Friday, May 24, 2024

@tonyann @lprnyc May 23, 2024

 Just in case you haven't yet heard of Tony Ann, here's a recent video



I found out about him on Instagram.  One of his videos was suggested to me and I was hooked. Actually, a lot of his compositions sound similar to each other, but I like listening to them all anyway.  

Let me just say a few warnings about this venue.  

1. It's super dark.  I couldn't read the menu without my cell phone flashlight.  (People at tables were required to order food) 

2.The salted almond appetizer was *way* too salty

3. I sat near the stage, but they were making artificial fog, which I now know makes me feel ill.  I had sort of thought that this concert was going to be my first crowded indoor even with no mask.  I ended up putting on the mask because of the artificial fog on stage.  I felt much better with the mask on.

4. The air conditioner was kind of hyperactive, which was good in terms of the artificial fog getting into the audience, but it was also pretty chilly.  

 5. The start time they tell you is one hour before the concert 

6. The bathrooms are all gender and the men don't necessarily close the stall doors when they pee, which strikes me as rude.

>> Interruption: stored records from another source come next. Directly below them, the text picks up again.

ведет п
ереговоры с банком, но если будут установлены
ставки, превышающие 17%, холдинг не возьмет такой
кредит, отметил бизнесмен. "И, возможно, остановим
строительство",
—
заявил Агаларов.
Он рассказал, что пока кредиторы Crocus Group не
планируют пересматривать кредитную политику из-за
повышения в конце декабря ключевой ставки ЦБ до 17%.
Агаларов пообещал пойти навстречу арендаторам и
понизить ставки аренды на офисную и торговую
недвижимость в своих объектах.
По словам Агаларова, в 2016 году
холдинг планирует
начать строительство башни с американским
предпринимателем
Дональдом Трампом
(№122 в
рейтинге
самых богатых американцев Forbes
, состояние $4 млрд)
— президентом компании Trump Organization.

A friend later told me that this venue used to be called The Village Gate.  

If you sit at a table there is a required minimum order.  I knew that going in, so I wasn't surprised.

Tony was booked for 2 concerts that night, and they had to leave time for seating & ordering food before the concert; and buying albums and song books and getting autographs and selfies.  They allowed 3 hours for the early concert, but that really only allowed for about an hour of actual concert -- and Tony tried to chat between songs, so really there wasn't much playing.  There is supposed to be a concert at the Town Hall theatre in October, so, hopefully, that will be a full show, as that is a Broadway Theatre.

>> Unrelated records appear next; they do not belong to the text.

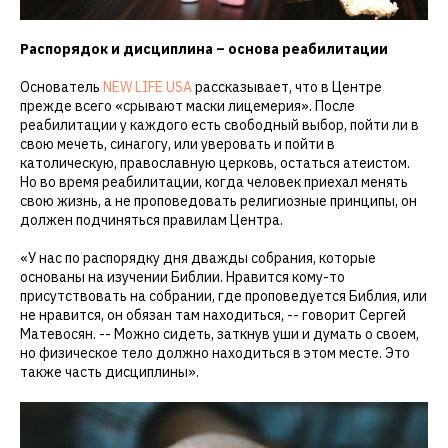
Распорядок и дисциплина – основа реабилитации
Основатель
NEW LIFE USA
рассказывает, что в Центре
прежде всего «срывают маски лицемерия». После
реабилитации у каждого есть свободный выбор, пойти ли в
свою мечеть, синагогу, или уверовать и пойти в
католическую, православную церковь, остаться атеистом.
Но во время реабилитации, когда человек приехал менять
свою жизнь, а не проповедовать религиозные принципы, он
должен подчиняться правилам Центра.
«У нас по распорядку дня дважды собрания, которые
основаны на изучении Библии. Нравится кому-то
присутствовать на собрании, где проповедуется Библия, или
не нравится, он обязан там находиться, -- говорит Сергей
Матевосян. -- Можно сидеть, заткнув уши и думать о своем,
но физическое тело должно находиться в этом месте. Это
также часть дисциплины».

Tony didn't really have too much worked out to say.  People shouted questions at him.  I turns out that he doesn't like personal questions.  You might want to ask him professional questions, if you get a chance.

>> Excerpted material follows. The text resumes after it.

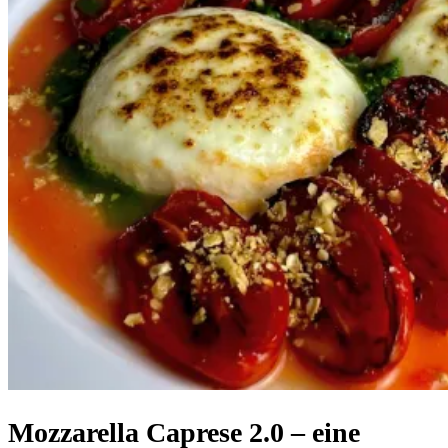
Mozzarella Caprese 2.0 – eine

He did answer that he's from Toronto and is not married, but he never did tell us the answer to the question of what his ethnicity is.  He is clearly of Asian extraction, but more than that I do not know.  He is fairly tall.

He could use some joke telling training, but that might not fit in with his improv mentality.

He did tell us that he took up piano because he wanted to be a composer.  

He also told us that he improvises most of the pieces that we see on Instagram.  That possibly explains why they end without a formal ending.  That's been one of the things that I find curious about his music. There isn't a final chord at the end or ending sequence.  It just stops abruptly or fades out, for most of the pieces.  

The ending sequence that we're used to is just a convention, really.  There isn't a real reason why a piece can't just stop abruptly, but I'm not used to it.

He doesn't like to describe himself as particularly talented.  He just thinks that he worked very hard and practiced a lot -- tho I feel that that level of focus is a kind of talent in and of itself.  I personally don't have that kind of focus, to be able to master something to the point that I  would be able to truly excel at it.

He said he's going to be adding more instruments to an upcoming piece.  It will be interesting to hear that, tho it may obscure his extraordinary piano playing.